1 The House and Senate Committees on Claims, reporting favorably on the bill which became the Act, stated:
'The purpose of the proposed legislation is to provide a single, clear, definite, and workable statute for the settlement of claims of military personnel and civilian employees of the War Department or of the Army for the loss of their personal property incurred while in the service and to repeal certain statutes which have been found to be obsolete or unworkable and not appropriate to present conditions.' (H.Rept. 237, 79th Cong., 1st sess., p. 1; S.Rept. 276, 79th Cong., 1st sess., p. 2; see 91 Cong.Rec. 1540, 3990, 4690.)
As noted by the court below, the 1945 Act completed the original plan for consolidation into three separate statutes of all of the statutory settlement provisions affecting the Armed Forces. H.Rept. 237, 79th Cong., 1st sess., p. 3; S.Rept. 276, 79th Cong., 1st sess., p. 3. The first two statutes, the Foreign Claims Act, 57 Stat. 66, 31 U.S.C.A. § 224d et seq., and the Military Claims Act, 57 Stat. 372, were enacted in 1943. In referring to these two statutes and the need for enacting H.R. 2068 as the third and final statute, Secretary of War Patterson pointed out (H.Rept. 237, 79th Cong., 1st sess., p. 4):
'By the passage of the act of April 22, 1943 (57 Stat. 66), commonly referred to as the Foreign Claims Act, the Congress made available to the War Department a thoroughly satisfactory and workable basis for the settlement of claims for damage caused by our armed forces in foreign countries.
'The next forward step came with the passage of the act of July 3, 1943, which consolidated all then existing statutory provisions for the administrative settlement of claims other than claims under the Foreign Claims Act and claims of War Department and Army personnel.
'The only field of statutory authorization with respect to military claims which has not been modernized to meet present conditions is that covering the claims of military personnel and civilian employees of the War Department or of the Army for damage to or loss, destruction, capture, or abandonment of personal property occurring incident to their service. Fair, just, and prompt administrative processing of these claims is of paramount importance, especially in time of war. The manner in which such claims are handled and the length of time required to effect payment or other final action has a direct effect upon morale in the Army and upon relatives and friends on the home front. At the present time, members of our armed forces and civilian employees of the War Department or of the Army stationed in all parts of the world are continuously subjected to hazards which result in loss, damage, or destruction of their personal property. It has become apparent that there is urgent need for new legislation to effect a fair, equitable, and uniform basis for the settlement of such claims.

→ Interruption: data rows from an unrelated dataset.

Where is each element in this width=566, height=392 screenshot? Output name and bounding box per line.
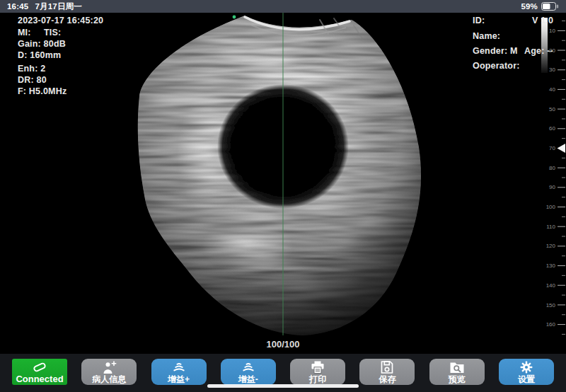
- save-icon: [378, 360, 396, 374]
- frame-counter: 100/100: [248, 339, 318, 350]
- toolbar-button-label: 增益-: [238, 375, 258, 384]
- version-label: V 1.0: [532, 16, 553, 25]
- status-bar: 16:45 7月17日周一 59%: [0, 0, 566, 13]
- gain-value: Gain: 80dB: [18, 39, 66, 49]
- toolbar-button-3[interactable]: 增益-: [221, 359, 276, 385]
- enhance-value: Enh: 2: [18, 64, 45, 74]
- toolbar-button-label: Connected: [16, 375, 63, 384]
- battery-icon: [541, 2, 559, 11]
- toolbar-button-connected[interactable]: Connected: [12, 359, 67, 385]
- toolbar-button-label: 增益+: [168, 375, 190, 384]
- status-time: 16:45: [7, 0, 28, 13]
- toolbar-button-label: 病人信息: [92, 375, 126, 384]
- gain-waves-icon: [239, 360, 258, 374]
- gain-waves-icon: [170, 360, 188, 374]
- toolbar-button-4[interactable]: 打印: [290, 359, 345, 385]
- patient-age: Age: --: [524, 46, 553, 56]
- toolbar-button-label: 设置: [518, 375, 535, 384]
- printer-icon: [308, 360, 327, 374]
- battery-percent: 59%: [521, 0, 538, 13]
- toolbar-button-1[interactable]: 病人信息: [81, 359, 137, 385]
- patient-id-label: ID:: [473, 16, 485, 25]
- toolbar-button-6[interactable]: 预览: [429, 359, 485, 385]
- status-date: 7月17日周一: [35, 0, 82, 13]
- ultrasound-image-area[interactable]: 2023-07-17 16:45:20 MI: TIS: Gain: 80dB …: [0, 13, 566, 354]
- toolbar-button-7[interactable]: 设置: [499, 359, 554, 385]
- datetime-text: 2023-07-17 16:45:20: [18, 16, 103, 25]
- mi-label: MI:: [18, 28, 31, 38]
- settings-gear-icon: [517, 360, 536, 374]
- home-indicator[interactable]: [207, 384, 359, 388]
- toolbar-button-label: 打印: [309, 375, 326, 384]
- depth-value: D: 160mm: [18, 50, 61, 60]
- patient-gender: Gender: M: [473, 46, 518, 56]
- toolbar-button-label: 预览: [449, 375, 466, 384]
- ultrasound-app-screen: 16:45 7月17日周一 59%: [0, 0, 566, 392]
- toolbar-button-label: 保存: [379, 375, 395, 384]
- patient-name-label: Name:: [473, 31, 500, 41]
- frequency-value: F: H5.0MHz: [18, 86, 67, 96]
- preview-icon: [448, 360, 466, 374]
- toolbar-button-5[interactable]: 保存: [359, 359, 415, 385]
- probe-icon: [29, 360, 50, 374]
- toolbar-button-2[interactable]: 增益+: [151, 359, 207, 385]
- tis-label: TIS:: [44, 28, 61, 38]
- orientation-marker-dot: [233, 16, 236, 19]
- operator-label: Ooperator:: [473, 61, 520, 71]
- patient-add-icon: [100, 360, 118, 374]
- dynamic-range-value: DR: 80: [18, 75, 47, 85]
- edge-vignette: [0, 13, 548, 354]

'Enactment of the enclosed bill would make possible the settlement by disapproval, replacement in kind, or payment in money, of claims for damage to or loss, destruction, capture, or abandonment of personal property coming within the provisions thereof to be effected, after appropriate investigation and recommendation, by the Secretary of War, with power to delegate such authority in appropriate classes of cases and under applicable Army regulations.'
2 The Military Personnel Claims Act of March 3, 1885, 23 Stat. 350; The 'Gunfire Act' of August 24, 1912, 37 Stat. 586; The Military Personnel Claims Act of July 9, 1918, 40 Stat. 880; The Military Personnel Claims Act of March 4, 1921, 41 Stat. 1436; The Small Tort Claims Act of December 28, 1922, 42 Stat. 1066; The Military Claims Act of July 3, 1943, 57 Stat. 372.